Curtis Park is bordered by Brighton Boulevard/ Blake Street to the North, Welton Street to the South, Downing Street to the East, and 20th Street to the West
Land for Curtis Park was donated in 1868 while the city was still in its infancy. As such, Curtis Park is Denver’s first public park. The Curtis Park neighborhood was also the first of Denver’s many “street-car” suburbs. By 1871, horse-draw streetcars ran on rails that stretched along Champa between downtown and 27th Street. Other lines soon followed on nearby Larimer, Curtis, Stout, and Welton Streets.

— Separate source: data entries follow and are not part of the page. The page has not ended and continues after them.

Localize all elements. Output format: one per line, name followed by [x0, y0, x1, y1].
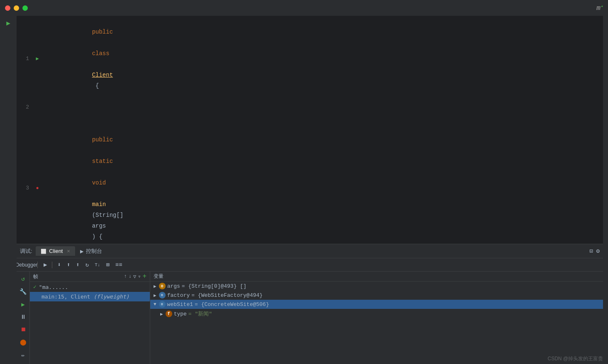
- debug-label: 调试:: [20, 248, 32, 255]
- paren: ) {: [92, 233, 103, 240]
- code-line: 2: [17, 102, 603, 113]
- tab-label: Client: [49, 248, 63, 254]
- debug-tabs: 调试: ⬜ Client × ▶ 控制台 ⊡ ⚙: [17, 244, 603, 258]
- layout-icon[interactable]: ⊡: [589, 248, 593, 255]
- frames-more-icon[interactable]: ▿: [138, 274, 141, 280]
- var-value: = {ConcreteWebSite@506}: [195, 301, 269, 308]
- tab-icon: ⬜: [41, 249, 46, 254]
- main-layout: ▶ 1 ▶ public class: [0, 16, 608, 364]
- line-content: [42, 102, 603, 113]
- evaluate-btn[interactable]: ↻: [84, 260, 90, 269]
- run-icon[interactable]: ▶: [6, 19, 10, 27]
- class-name: Client: [92, 72, 113, 78]
- step-out-btn[interactable]: ⬆: [65, 260, 72, 269]
- brace: {: [92, 83, 99, 89]
- stop-icon[interactable]: ⏹: [19, 325, 27, 334]
- line-number: 1: [17, 53, 33, 64]
- title-bar: m✦: [0, 0, 608, 16]
- tab-client[interactable]: ⬜ Client ×: [36, 246, 75, 256]
- step-over-btn[interactable]: ▶: [42, 260, 49, 269]
- keyword: public: [92, 29, 113, 35]
- frame-check-icon: ✓: [33, 284, 37, 290]
- add-frame-btn[interactable]: +: [142, 273, 147, 280]
- mute-breakpoints-icon[interactable]: ⬤: [19, 337, 28, 347]
- pause-debug-icon[interactable]: ⏸: [19, 313, 27, 322]
- debug-toolbar: Debugger ▶ ⬇ ⬆ ⬆ ↻ T↓ ⊞ ≡≡: [17, 258, 603, 272]
- tab-close-icon[interactable]: ×: [67, 248, 70, 254]
- frames-header: 帧: [33, 273, 38, 280]
- space: [92, 61, 95, 68]
- var-item-args[interactable]: ▶ o args = {String[0]@493} []: [150, 281, 603, 291]
- indent: [92, 126, 106, 132]
- frames-list: ✓ "ma...... main:15, Client (flyweight): [30, 282, 150, 364]
- line-content: public static void main (String[] args )…: [42, 113, 603, 244]
- frames-up-icon[interactable]: ↑: [124, 274, 127, 279]
- space: [92, 169, 95, 175]
- line-content: public class Client {: [42, 16, 603, 102]
- settings-icon[interactable]: ⚙: [596, 248, 600, 255]
- edit-breakpoints-icon[interactable]: ✏: [20, 350, 26, 360]
- method-name: main: [92, 201, 106, 208]
- code-line: 1 ▶ public class Client {: [17, 16, 603, 102]
- step-into-btn[interactable]: ⬇: [56, 260, 62, 269]
- frames-panel: 帧 ↑ ↓ ▽ ▿ + ✓ "ma......: [30, 272, 150, 364]
- var-value: = {String[0]@493} []: [182, 283, 247, 289]
- var-name: type: [174, 311, 187, 317]
- var-type-e: ≡: [159, 301, 166, 308]
- frames-btn[interactable]: T↓: [93, 262, 102, 268]
- maximize-button[interactable]: [22, 5, 28, 11]
- var-type-f: f: [166, 311, 172, 317]
- status-bar: CSDN @掉头发的王富贵: [542, 354, 608, 364]
- tab-console[interactable]: ▶ 控制台: [75, 246, 107, 257]
- var-name: args: [167, 283, 180, 289]
- var-type-o: o: [159, 283, 166, 289]
- frame-item-active[interactable]: main:15, Client (flyweight): [30, 292, 150, 301]
- expand-icon[interactable]: ▶: [154, 284, 156, 289]
- app-logo: m✦: [596, 4, 603, 12]
- close-button[interactable]: [5, 5, 10, 11]
- minimize-button[interactable]: [14, 5, 19, 11]
- expand-icon[interactable]: ▶: [154, 293, 156, 298]
- debug-panel: 调试: ⬜ Client × ▶ 控制台 ⊡ ⚙ Debugger: [17, 244, 603, 364]
- var-value: = "新闻": [188, 310, 212, 318]
- var-item-type[interactable]: ▶ f type = "新闻": [157, 309, 603, 319]
- line-gutter: ▶: [33, 53, 42, 64]
- code-scroll[interactable]: 1 ▶ public class Client {: [17, 16, 603, 244]
- code-editor: 1 ▶ public class Client {: [17, 16, 603, 244]
- line-gutter: ●: [33, 183, 42, 194]
- run-line-icon[interactable]: ▶: [36, 53, 39, 64]
- keyword: public: [92, 136, 113, 143]
- var-name: webSite1: [167, 301, 193, 308]
- debugger-tab[interactable]: Debugger: [20, 262, 33, 268]
- window-controls: [5, 5, 28, 11]
- debug-content: ↺ 🔧 ▶ ⏸ ⏹ ⬤ ✏ 帧 ↑ ↓ ▽: [17, 272, 603, 364]
- wrench-icon[interactable]: 🔧: [18, 287, 28, 296]
- resume-icon[interactable]: ▶: [20, 300, 26, 309]
- frame-item[interactable]: ✓ "ma......: [30, 282, 150, 292]
- expand-icon[interactable]: ▶: [160, 311, 163, 317]
- code-lines: 1 ▶ public class Client {: [17, 16, 603, 244]
- line-number: 2: [17, 102, 33, 113]
- frame-label: "ma......: [39, 284, 68, 290]
- frames-filter-icon[interactable]: ▽: [133, 274, 136, 280]
- var-item-factory[interactable]: ▶ ≡ factory = {WebSiteFactory@494}: [150, 291, 603, 300]
- keyword: void: [92, 180, 106, 186]
- tab-label: 控制台: [86, 248, 102, 254]
- var-item-website1[interactable]: ▼ ≡ webSite1 = {ConcreteWebSite@506}: [150, 300, 603, 309]
- variables-header: 变量: [154, 273, 164, 280]
- var-name: factory: [167, 292, 190, 298]
- frames-down-icon[interactable]: ↓: [129, 274, 132, 279]
- space: [92, 147, 95, 154]
- space: [92, 39, 95, 46]
- line-number: 3: [17, 183, 33, 194]
- run-to-cursor-btn[interactable]: ⬆: [74, 260, 81, 269]
- breakpoint-icon: ●: [36, 183, 39, 194]
- more-btn[interactable]: ≡≡: [114, 261, 124, 269]
- frame-label: main:15, Client (flyweight): [42, 294, 129, 300]
- right-scrollbar[interactable]: [603, 16, 608, 364]
- variables-btn[interactable]: ⊞: [104, 260, 111, 269]
- tab-icon: ▶: [80, 249, 83, 254]
- expand-icon[interactable]: ▼: [154, 302, 156, 307]
- refresh-debug-icon[interactable]: ↺: [20, 274, 26, 284]
- keyword: class: [92, 50, 110, 57]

Several of the city’s early movers and shakers lived in the neighborhood; Mayor Wolfe Londoner, merchant Jay Joslin, and Colorado Governor William Gilpin. Ornate front porches, high-ceilings, elongated windows, and flat roofs all exemplify the Italianate-style that was popular at the time. Many of Curtis Park’s stately Victorian-Era homes underwent extensive renovations in the early 1980’s, kicking off a renaissance that continues to this day. The area immediately north of the central business district, continues to play a significant role in the neighborhood’s allure. That, and housing prices which represent some of the best values in the city.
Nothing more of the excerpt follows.